IFA-1 encodes an essential intermediate filament protein that is coexpressed with the essential IF protein IFB-1; IFA-1 is required for survival past the L1 larva stage, and a normal intestine; IFA-1 forms heteropolymeric intermediate filaments in vitro with an equimolar mixture of IFB-1; IFA-1 is predicted to function as a structural component of the cytoskeleton, and is required for larval development and normal intestinal morphology; ifa-1 is expressed in amphid sensory neurons, in tail neurons and other unidentified neurons, some pharyngeal muscles, the pharyngeal-intestinal valve, the vulva, and the rectum.

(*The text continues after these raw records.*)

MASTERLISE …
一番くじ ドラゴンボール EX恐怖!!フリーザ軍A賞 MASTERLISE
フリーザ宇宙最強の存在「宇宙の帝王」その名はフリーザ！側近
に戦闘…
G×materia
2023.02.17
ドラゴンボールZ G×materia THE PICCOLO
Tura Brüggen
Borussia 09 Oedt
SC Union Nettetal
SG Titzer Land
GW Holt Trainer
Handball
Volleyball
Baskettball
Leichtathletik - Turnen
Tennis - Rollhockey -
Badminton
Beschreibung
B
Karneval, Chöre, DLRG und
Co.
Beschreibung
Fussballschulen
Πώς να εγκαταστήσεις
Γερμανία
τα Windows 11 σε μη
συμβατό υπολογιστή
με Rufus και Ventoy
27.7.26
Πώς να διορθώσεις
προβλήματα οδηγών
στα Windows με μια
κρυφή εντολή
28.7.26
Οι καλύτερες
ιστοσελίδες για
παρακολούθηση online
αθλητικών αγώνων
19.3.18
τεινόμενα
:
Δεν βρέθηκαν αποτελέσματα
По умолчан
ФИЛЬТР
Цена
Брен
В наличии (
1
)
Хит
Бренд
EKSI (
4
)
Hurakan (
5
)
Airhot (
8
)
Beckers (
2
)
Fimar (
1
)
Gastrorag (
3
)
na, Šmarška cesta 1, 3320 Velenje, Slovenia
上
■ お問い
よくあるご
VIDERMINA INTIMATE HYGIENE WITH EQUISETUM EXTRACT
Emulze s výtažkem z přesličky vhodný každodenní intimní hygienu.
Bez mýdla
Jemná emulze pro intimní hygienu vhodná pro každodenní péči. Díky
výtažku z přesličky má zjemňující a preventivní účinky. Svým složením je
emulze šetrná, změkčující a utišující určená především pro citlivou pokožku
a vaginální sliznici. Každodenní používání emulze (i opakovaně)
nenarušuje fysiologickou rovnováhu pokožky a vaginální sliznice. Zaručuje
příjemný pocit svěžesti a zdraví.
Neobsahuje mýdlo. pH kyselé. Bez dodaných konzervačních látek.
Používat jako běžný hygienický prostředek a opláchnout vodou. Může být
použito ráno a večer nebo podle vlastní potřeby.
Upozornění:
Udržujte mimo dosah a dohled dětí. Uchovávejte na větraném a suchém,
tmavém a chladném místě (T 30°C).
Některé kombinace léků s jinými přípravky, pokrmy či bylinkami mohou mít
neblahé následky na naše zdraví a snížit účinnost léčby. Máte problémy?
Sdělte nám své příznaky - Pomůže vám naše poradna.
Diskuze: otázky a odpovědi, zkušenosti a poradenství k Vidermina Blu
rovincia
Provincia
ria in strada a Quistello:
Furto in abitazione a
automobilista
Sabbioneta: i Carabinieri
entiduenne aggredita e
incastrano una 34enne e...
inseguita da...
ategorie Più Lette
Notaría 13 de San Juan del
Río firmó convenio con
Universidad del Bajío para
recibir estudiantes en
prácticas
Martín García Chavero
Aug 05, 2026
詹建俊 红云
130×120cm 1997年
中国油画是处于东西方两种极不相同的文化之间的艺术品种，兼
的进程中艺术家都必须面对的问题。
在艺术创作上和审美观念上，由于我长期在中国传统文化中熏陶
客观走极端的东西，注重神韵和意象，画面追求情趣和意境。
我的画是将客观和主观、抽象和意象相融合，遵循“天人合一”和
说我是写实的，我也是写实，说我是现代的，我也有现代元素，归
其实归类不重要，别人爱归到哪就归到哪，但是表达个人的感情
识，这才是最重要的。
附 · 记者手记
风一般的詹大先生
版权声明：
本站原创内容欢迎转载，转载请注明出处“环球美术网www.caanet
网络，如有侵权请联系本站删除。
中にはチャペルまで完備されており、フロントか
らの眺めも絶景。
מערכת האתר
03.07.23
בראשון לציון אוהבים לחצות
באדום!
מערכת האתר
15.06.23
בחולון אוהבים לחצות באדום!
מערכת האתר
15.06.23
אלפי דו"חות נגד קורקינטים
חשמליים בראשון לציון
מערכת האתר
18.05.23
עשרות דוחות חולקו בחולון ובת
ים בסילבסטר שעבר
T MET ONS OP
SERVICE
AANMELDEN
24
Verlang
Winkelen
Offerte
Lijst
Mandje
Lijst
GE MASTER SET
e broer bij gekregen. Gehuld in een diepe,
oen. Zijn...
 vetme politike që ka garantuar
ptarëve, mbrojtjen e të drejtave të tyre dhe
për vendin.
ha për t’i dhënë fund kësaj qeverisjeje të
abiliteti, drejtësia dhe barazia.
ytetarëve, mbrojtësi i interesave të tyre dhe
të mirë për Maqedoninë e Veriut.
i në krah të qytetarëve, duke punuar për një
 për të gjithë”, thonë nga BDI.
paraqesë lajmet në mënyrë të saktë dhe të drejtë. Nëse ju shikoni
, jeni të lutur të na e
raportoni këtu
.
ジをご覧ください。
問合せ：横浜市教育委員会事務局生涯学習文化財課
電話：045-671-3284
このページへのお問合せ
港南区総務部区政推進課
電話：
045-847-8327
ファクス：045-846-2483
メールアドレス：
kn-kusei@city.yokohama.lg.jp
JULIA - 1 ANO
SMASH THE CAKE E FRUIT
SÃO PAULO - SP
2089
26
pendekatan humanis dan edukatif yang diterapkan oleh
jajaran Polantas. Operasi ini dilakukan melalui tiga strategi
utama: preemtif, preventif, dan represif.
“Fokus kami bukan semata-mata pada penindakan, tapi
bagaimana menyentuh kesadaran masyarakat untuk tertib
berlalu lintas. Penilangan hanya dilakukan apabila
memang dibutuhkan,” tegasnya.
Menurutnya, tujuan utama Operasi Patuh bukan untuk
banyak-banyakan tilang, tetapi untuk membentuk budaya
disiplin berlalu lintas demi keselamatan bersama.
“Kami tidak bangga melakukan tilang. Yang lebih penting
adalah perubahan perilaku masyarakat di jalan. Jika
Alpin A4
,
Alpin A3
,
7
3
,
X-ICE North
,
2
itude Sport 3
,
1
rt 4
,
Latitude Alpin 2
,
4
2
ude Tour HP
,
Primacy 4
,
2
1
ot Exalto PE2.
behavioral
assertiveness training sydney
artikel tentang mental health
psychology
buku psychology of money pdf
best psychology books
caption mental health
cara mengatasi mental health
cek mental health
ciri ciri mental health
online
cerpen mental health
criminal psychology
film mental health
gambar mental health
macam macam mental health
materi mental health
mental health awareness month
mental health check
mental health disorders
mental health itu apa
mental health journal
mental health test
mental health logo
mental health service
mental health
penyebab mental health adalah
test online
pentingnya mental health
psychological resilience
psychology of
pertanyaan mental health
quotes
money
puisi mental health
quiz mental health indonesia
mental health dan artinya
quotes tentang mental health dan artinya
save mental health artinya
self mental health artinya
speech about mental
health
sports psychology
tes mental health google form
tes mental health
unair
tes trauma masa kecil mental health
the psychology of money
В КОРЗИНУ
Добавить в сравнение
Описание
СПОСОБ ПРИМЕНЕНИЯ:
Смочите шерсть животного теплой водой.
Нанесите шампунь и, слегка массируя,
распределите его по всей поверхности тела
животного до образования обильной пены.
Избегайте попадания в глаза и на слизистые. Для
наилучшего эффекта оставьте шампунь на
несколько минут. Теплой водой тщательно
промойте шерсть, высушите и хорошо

Predicted to be a structural constituent of cytoskeleton. Predicted to be involved in cellular localization; heterochromatin formation; and nucleus organization. Located in intermediate filament. Expressed in several structures, including egg-laying apparatus; excretory cell; neurons; pharyngeal-intestinal valve; and pharynx. Human ortholog(s) of this gene implicated in partial lipodystrophy; primary autosomal recessive microcephaly; and progressive myoclonus epilepsy 9. Is an ortholog of human LMNB2 (lamin B2).
Map position created from combination of previous interpolated map position (based on known location of sequence) and allele information. Therefore this is not a genetic map position based on recombination frequencies or genetic experiments. This was done on advice of the CGC.